▸ **WHAT THE EXERCISE ASKS**: Where an image appears in the data, omit it and reproduce the rest exactly.

━━━━━ GIVEN INFORMATION ━━━━━

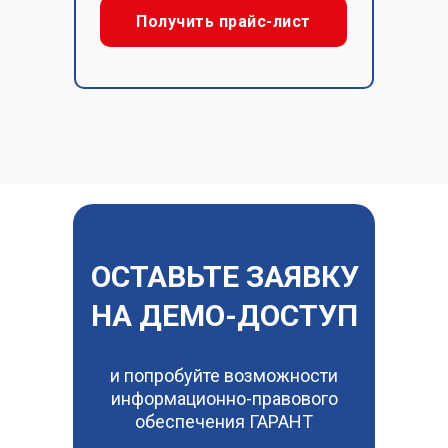
Получить прайс-лист
ОСТАВЬТЕ ЗАЯВКУ
НА ДЕМО-ДОСТУП
и попробуйте возможности
информационно-правового
обеспечения ГАРАНТ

━━━━━

▸ **EXPECTED ANSWER**:
Получить прайс-лист
ОСТАВЬТЕ ЗАЯВКУ
НА ДЕМО-ДОСТУП
и попробуйте возможности
информационно-правового
обеспечения ГАРАНТ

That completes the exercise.